*** Recorded information

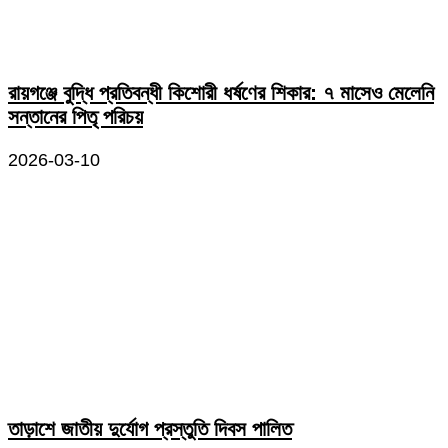
রায়গঞ্জে বুদ্ধি প্রতিবন্ধী কিশোরী ধর্ষণের শিকার: ৭ মাসেও মেলেনি
সন্তানের পিতৃ পরিচয়
2026-03-10
তাড়াশে জাতীয় দুর্যোগ প্রস্তুতি দিবস পালিত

******

→ Exercise prompt
Nothing but the lines from the one with "সন্তানের পিতৃ পরিচয়" through the last line of the data should appear; print them exactly.

→ Result for this task
সন্তানের পিতৃ পরিচয়
2026-03-10
তাড়াশে জাতীয় দুর্যোগ প্রস্তুতি দিবস পালিত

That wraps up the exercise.